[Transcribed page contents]
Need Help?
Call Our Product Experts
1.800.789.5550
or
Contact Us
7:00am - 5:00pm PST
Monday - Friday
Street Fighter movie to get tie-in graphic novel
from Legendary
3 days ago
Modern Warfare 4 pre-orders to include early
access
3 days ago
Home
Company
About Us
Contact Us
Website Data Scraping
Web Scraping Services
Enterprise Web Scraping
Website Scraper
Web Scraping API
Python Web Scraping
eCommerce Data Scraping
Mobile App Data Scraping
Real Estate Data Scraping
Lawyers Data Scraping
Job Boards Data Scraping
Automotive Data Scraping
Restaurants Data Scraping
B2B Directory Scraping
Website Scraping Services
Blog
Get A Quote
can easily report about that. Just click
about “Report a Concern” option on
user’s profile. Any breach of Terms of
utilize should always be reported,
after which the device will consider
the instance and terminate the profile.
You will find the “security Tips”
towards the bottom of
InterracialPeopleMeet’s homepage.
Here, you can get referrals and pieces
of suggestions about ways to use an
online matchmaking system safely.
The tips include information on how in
--
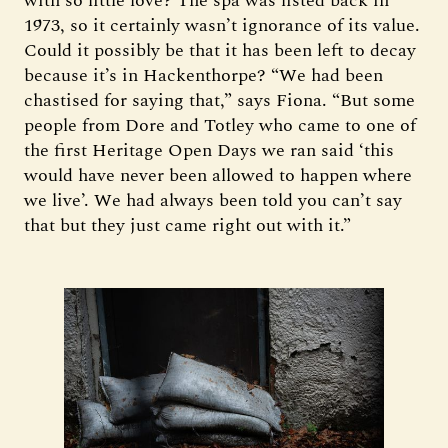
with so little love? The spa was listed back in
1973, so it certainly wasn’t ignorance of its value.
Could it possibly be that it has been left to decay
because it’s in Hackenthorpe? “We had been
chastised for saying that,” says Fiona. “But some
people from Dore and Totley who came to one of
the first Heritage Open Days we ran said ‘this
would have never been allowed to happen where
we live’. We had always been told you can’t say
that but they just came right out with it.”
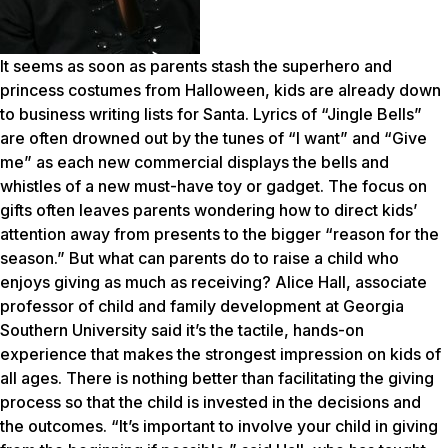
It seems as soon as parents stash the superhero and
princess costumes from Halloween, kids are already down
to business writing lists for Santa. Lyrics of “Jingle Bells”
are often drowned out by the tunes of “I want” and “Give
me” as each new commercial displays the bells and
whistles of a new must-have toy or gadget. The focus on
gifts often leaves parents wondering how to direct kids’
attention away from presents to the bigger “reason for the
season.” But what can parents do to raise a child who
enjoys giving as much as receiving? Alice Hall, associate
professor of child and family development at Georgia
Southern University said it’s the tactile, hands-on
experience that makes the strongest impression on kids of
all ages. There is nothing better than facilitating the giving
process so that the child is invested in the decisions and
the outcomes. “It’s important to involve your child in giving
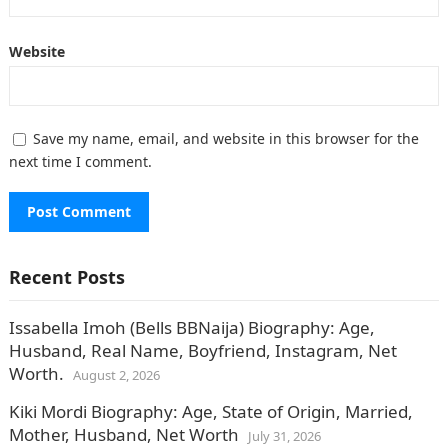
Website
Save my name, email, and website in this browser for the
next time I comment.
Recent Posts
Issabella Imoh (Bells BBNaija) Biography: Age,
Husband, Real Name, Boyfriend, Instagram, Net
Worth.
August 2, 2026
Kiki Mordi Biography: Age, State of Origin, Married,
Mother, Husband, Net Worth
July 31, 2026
==
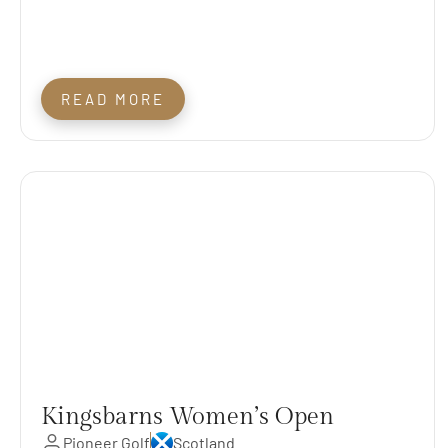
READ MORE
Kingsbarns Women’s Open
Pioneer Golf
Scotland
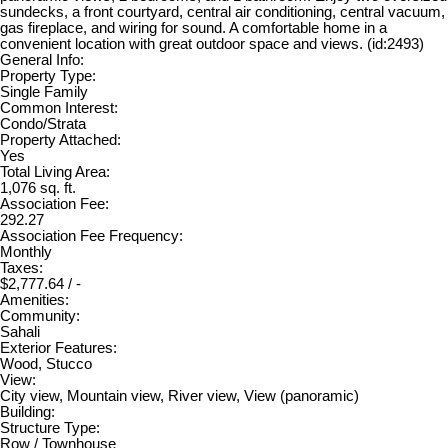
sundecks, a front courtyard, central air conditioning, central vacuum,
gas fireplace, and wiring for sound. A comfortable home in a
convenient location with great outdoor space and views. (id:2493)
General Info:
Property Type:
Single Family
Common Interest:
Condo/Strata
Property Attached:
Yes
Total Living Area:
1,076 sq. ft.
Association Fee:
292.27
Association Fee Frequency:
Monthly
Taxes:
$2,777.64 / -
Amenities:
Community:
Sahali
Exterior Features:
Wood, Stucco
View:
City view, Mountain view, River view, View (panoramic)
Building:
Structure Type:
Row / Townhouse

→ Problem description:
The range runs from the line above containing "Restaurants Data Scraping" to the line containing "The tips include information on how in", inclusive. Restate those lines word for word and no others.

→ Result of this exercise:
Restaurants Data Scraping
B2B Directory Scraping
Website Scraping Services
Blog
Get A Quote
can easily report about that. Just click
about “Report a Concern” option on
user’s profile. Any breach of Terms of
utilize should always be reported,
after which the device will consider
the instance and terminate the profile.
You will find the “security Tips”
towards the bottom of
InterracialPeopleMeet’s homepage.
Here, you can get referrals and pieces
of suggestions about ways to use an
online matchmaking system safely.
The tips include information on how in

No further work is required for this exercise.